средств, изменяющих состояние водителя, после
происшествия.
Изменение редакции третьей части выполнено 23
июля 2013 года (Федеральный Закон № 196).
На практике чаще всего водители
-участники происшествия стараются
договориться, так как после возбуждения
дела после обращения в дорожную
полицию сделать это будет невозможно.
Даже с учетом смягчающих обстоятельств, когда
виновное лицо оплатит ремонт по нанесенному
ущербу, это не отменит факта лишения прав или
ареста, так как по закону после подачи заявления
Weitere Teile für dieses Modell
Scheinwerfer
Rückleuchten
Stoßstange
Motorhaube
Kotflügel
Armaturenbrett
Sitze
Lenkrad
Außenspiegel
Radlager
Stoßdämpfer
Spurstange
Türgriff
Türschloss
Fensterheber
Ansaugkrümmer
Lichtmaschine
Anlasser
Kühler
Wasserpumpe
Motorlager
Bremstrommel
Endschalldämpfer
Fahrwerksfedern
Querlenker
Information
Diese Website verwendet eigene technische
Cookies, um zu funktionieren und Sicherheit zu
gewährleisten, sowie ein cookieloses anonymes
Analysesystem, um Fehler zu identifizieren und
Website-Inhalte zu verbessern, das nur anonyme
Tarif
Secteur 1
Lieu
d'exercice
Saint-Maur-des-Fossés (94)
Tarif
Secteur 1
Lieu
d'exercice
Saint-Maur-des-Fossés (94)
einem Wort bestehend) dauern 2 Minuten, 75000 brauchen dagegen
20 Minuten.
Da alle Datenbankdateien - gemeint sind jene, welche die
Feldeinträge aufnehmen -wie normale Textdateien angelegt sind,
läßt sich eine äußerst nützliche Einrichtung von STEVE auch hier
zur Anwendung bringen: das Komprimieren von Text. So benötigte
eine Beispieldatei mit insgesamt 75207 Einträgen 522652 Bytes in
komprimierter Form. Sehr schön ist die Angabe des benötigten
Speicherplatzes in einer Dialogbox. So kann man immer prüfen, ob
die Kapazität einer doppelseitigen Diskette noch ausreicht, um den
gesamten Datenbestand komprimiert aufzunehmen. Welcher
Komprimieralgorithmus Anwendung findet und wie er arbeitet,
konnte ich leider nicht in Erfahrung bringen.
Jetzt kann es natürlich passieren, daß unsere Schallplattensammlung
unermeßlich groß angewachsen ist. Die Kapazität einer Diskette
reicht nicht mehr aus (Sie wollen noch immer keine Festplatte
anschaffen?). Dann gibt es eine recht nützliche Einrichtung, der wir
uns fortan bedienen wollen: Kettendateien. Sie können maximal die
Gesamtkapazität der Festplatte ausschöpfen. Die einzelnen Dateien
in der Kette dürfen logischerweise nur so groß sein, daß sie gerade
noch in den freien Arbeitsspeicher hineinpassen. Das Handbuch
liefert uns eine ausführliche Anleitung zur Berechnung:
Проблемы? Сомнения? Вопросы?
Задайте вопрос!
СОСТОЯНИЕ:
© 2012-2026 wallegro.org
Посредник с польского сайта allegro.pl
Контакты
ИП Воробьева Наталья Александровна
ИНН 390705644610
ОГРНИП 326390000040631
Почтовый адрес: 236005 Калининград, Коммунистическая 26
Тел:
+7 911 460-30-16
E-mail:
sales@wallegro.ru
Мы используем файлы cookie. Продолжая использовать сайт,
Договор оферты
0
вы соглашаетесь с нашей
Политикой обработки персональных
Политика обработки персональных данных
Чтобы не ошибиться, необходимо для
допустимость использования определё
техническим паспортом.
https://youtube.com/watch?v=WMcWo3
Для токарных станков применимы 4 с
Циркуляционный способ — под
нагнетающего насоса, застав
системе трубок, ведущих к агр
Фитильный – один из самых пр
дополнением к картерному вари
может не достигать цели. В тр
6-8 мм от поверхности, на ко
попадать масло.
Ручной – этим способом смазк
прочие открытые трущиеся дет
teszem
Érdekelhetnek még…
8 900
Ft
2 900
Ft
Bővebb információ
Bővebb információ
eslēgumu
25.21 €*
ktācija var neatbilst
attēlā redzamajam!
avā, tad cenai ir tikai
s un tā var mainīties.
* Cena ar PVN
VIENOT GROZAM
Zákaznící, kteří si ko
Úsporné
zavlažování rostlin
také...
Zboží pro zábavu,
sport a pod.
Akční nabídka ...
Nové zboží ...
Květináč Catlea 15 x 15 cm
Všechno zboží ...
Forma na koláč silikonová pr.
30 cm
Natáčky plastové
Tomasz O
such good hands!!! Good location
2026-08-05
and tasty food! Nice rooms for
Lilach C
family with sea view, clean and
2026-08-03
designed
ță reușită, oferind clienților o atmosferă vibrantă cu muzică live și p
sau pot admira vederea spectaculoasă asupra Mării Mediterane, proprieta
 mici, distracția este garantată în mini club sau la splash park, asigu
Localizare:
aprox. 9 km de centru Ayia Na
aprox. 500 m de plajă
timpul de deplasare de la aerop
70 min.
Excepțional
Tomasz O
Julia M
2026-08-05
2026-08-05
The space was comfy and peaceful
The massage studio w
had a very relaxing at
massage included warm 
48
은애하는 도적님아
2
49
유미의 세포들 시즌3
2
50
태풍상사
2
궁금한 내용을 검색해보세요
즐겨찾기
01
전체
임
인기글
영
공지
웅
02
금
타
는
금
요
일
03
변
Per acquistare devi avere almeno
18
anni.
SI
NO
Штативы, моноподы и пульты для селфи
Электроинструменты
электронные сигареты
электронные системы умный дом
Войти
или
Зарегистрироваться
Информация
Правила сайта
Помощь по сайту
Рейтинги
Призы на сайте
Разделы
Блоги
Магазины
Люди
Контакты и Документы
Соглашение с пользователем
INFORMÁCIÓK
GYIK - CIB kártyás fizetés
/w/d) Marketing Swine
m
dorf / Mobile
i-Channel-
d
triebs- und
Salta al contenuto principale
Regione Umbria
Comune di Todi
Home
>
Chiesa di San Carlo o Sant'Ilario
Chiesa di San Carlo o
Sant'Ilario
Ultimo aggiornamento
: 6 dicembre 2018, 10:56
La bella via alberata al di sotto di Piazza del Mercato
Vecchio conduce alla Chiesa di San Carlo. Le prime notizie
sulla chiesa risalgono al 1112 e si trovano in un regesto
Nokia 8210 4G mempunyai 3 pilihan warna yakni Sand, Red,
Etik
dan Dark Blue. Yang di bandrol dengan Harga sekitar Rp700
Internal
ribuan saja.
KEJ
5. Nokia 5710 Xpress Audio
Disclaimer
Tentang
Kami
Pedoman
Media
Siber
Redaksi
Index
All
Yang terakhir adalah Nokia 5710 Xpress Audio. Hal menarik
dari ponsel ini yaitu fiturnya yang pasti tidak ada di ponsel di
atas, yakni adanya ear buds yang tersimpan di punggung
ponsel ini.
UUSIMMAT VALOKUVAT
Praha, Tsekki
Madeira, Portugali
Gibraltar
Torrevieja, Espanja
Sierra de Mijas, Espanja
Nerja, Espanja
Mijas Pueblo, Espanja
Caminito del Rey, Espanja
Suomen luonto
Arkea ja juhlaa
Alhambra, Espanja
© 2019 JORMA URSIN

* [Task item]: Copy from the entries above each line in which the string "Audio" can be found.

* [Problem solution]:
5. Nokia 5710 Xpress Audio
Yang terakhir adalah Nokia 5710 Xpress Audio. Hal menarik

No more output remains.